The unpopular German chancellor (left) can ill-afford a frontal collision with Trump. Photograph: Win McNamee/Getty Images

So when, on Tuesday, shortly after the US president had announced his plans to stop trading with Spain, a reporter offered him an opportunity to defend Spain, Merz instead threw his support behind Trump’s renewed attack on Madrid for refusing to accept Nato’s proposal for member states to increase their defence spending to 5% of their GDP.

Merz later told German journalists that he had not wanted to contradict Trump “on the open stage” but that in private talks he had stood up for Spain and the UK (whose prime minister, Keir Starmer, had been derided by Trump in the Oval Office as “no Winston Churchill” and who was forced this week to insist the “special relationship” between the US and UK was still alive).

But by then, the diplomatic damage was done, allowing Trump a win in his persistent efforts to drive a wedge between European allies.

Commentators back home said that while Merz had earned praise last June for pushing back on some of Trump’s more outrageous statements regarding Ukraine and the second world war, the chancellor’s reticence this time was “shameful”.

If Sánchez was casting around for support in his stance on the Iran war, he won’t have been looking to Rome. Italy’s position appears deliberately ambiguous. The prime minister, Giorgia Meloni, has tried to keep one foot in Trump’s camp – often boasting of her personal and political affinity with him – and the other in Europe.

This balancing act has become a defining feature of Meloni’s foreign policy. As with Trump’s tariff wars and the war in Gaza, Meloni has been careful not to openly break with Washington, yet equally reluctant to commit Italy to a clearly independent line.

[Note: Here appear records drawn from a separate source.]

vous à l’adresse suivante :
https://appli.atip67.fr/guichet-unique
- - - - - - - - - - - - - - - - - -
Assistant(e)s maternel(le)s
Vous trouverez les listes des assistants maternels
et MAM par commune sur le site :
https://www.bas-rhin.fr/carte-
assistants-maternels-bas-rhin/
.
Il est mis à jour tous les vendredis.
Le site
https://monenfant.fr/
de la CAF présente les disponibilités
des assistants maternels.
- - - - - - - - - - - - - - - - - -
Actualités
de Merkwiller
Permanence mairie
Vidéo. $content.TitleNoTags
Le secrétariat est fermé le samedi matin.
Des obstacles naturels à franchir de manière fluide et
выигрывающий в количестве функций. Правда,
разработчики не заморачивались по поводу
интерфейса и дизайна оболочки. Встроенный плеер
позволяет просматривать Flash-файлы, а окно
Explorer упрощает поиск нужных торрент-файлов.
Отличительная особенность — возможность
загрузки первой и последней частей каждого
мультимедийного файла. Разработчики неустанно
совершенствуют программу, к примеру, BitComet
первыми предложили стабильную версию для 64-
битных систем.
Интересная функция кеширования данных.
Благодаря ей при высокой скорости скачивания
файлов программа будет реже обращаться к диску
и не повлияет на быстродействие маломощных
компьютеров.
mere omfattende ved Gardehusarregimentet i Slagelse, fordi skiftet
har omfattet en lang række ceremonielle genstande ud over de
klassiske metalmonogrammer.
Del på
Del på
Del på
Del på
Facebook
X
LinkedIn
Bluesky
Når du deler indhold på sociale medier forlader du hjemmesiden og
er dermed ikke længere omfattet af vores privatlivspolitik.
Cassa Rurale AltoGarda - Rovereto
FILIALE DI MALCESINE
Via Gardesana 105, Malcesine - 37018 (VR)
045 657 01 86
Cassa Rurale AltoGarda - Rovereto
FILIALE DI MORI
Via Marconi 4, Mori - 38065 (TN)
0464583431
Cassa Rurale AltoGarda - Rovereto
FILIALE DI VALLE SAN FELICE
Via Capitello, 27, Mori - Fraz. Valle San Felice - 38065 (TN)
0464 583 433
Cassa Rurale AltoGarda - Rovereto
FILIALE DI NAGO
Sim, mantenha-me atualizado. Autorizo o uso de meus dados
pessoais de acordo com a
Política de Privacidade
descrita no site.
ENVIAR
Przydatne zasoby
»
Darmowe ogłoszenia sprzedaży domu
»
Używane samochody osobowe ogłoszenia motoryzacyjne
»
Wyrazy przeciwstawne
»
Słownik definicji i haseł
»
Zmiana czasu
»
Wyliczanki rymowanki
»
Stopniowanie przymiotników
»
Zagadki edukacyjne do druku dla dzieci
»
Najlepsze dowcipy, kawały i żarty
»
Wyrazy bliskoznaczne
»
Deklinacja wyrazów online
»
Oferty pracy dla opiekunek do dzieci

Trump and Meloni during a Gaza summit in October. Photograph: Evan Vucci/AFP/Getty Images

“We are not at war and we do not intend to enter one,” Meloni told the Italian radio station RTL 102.5 on Wednesday. “The situation is worrying, I would say on several fronts. I am concerned about an increasingly evident crisis of international law. The world is increasingly governed by chaos.”

On Thursday, however, the defence minister, Guido Crosetto, took a more forthright line, telling the lower house of parliament that the decision to launch the strikes against Iran “of course fell outside, needless to say, the rules of international law”.

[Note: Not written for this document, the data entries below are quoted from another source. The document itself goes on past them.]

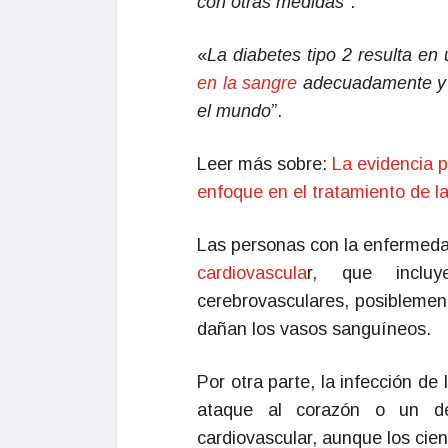
con otras medidas
”.
«
La diabetes tipo 2 resulta e
en la sangre
adecuadamente y a
el mundo
”.
Leer más sobre:
La evidencia p
enfoque en el tratamiento de la
Las personas con la enfermeda
cardiovascula
r, que inclu
cerebrovasculares, posiblemen
dañan los vasos sanguíneos.
Por otra parte, la infección d
ataque al corazón o un de
cardiovascular, aunque los cien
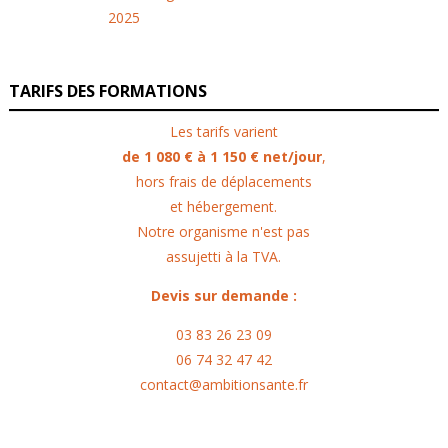
TARIFS DES FORMATIONS
Les tarifs varient
de 1 080 € à 1 150 € net/jour
,
hors frais de déplacements
et hébergement.
Notre organisme n'est pas
assujetti à la TVA.
Devis sur demande :
03 83 26 23 09
06 74 32 47 42
contact@ambitionsante.fr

Crosetto added: “It is a war that was started without anyone in the world knowing. One in which we, like the rest of the world, find ourselves having to manage [the consequences].”

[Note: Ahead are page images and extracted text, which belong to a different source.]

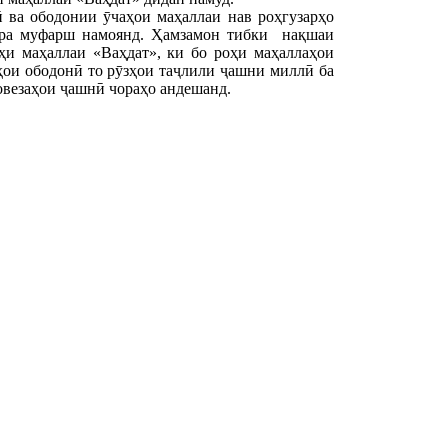
 ва ободонии ӯчаҳои маҳаллаи нав роҳгузарҳо
пурра муфарш намоянд. Ҳамзамон тибки нақшаи
и маҳаллаи «Ваҳдат», ки бо роҳи маҳаллаҳои
ҳои ободонӣ то рӯзҳои таҷлили ҷашни миллӣ ба
овезаҳои ҷашнӣ чораҳо андешанд.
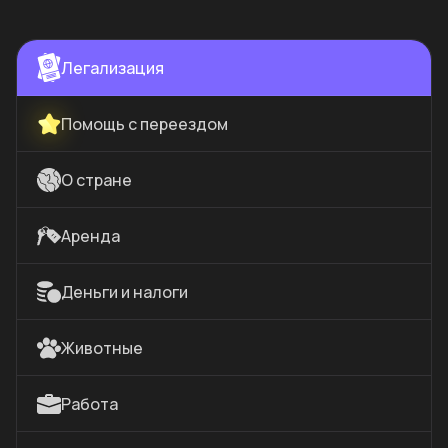
Легализация
Помощь с переездом
О стране
Аренда
Деньги и налоги
Животные
Работа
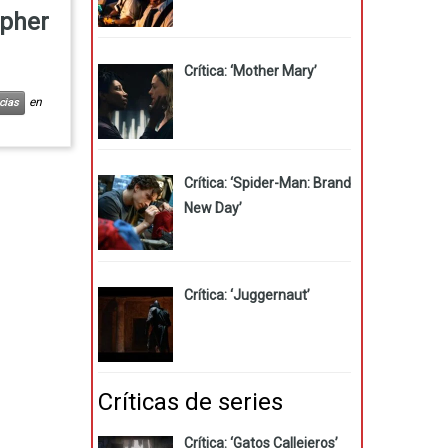
opher
Crítica: ‘Mother Mary’
en
cias
Crítica: ‘Spider-Man: Brand
New Day’
Crítica: ‘Juggernaut’
Críticas de series
Crítica: ‘Gatos Callejeros’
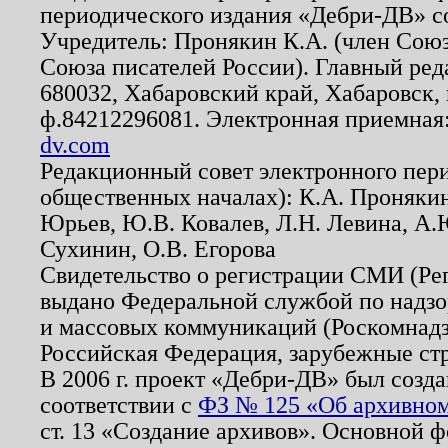
периодического издания «Дебри-ДВ» с
Учредитель: Пронякин К.А. (член Союз
Союза писателей России). Главный ред
680032, Хабаровский край, Хабаровск, п
ф.84212296081. Электронная приемная
dv.com
Редакционный совет электронного пер
общественных началах): К.А. Проняки
Юрьев, Ю.В. Ковалев, Л.Н. Левина, А.
Сухинин, О.В. Егорова
Свидетельство о регистрации СМИ (Р
выдано Федеральной службой по надзо
и массовых коммуникаций (Роскомнадзо
Российская Федерация, зарубежные ст
В 2006 г. проект «Дебри-ДВ» был созда
соответствии с
ФЗ № 125 «Об архивном
ст. 13 «Создание архивов». Основной ф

Italy’s foreign minister, Antonio Tajani, said Rome had not yet received any US requests to use military bases on Italian soil for operations against Iran, and would evaluate any requests if they were to arrive.

​I​n the meantime, Spain’s lonely duel with Washington ​rumbles on – especially after the White House press secretary, Karoline Leavitt, claimed on Wednesday that Madrid had changed its mind and was now happy to cooperate with the offensive.

The suggestion was quickly, and bluntly, dismissed by Spain’s foreign minister, José Manuel Albares. “Our ‘no to war’ stance remains clear and unequivocal,” he said. “[Leavitt] may be the White House press secretary, but I’m the foreign minister of Spain and I’m telling her that our position hasn’t changed at all.”